WORK INSTRUCTIONS.
Report each line of the listing below that holds "scritta".

DATA PROVIDED.

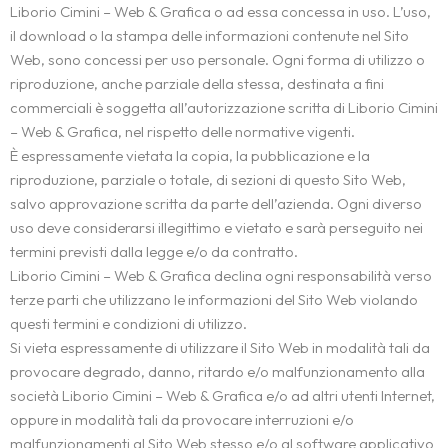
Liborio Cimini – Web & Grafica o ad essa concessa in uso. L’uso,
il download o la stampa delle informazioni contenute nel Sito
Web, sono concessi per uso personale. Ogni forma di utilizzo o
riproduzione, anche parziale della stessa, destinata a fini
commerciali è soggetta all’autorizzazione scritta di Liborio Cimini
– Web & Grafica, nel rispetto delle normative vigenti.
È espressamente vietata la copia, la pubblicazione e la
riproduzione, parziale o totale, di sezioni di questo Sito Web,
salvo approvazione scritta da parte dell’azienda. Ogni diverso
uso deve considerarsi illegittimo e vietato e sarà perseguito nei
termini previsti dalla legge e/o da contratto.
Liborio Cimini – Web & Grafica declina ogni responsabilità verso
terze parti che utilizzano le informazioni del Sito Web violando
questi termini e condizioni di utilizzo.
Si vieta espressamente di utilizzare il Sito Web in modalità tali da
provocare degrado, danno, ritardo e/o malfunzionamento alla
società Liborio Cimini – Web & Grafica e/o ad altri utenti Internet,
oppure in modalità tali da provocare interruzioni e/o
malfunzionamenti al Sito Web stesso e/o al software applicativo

...

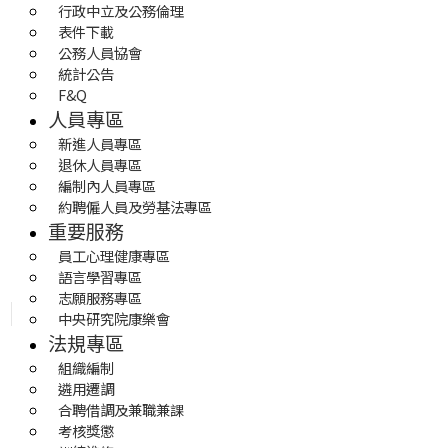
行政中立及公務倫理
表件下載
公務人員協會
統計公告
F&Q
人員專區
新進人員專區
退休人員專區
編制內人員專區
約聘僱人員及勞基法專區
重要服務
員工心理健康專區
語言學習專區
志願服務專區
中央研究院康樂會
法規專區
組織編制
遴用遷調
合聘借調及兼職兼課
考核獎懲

* * *

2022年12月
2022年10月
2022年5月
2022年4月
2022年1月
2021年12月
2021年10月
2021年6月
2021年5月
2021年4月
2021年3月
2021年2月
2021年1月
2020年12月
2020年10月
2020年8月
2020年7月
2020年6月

WRITTEN SOLUTION.
commerciali è soggetta all’autorizzazione scritta di Liborio Cimini
salvo approvazione scritta da parte dell’azienda. Ogni diverso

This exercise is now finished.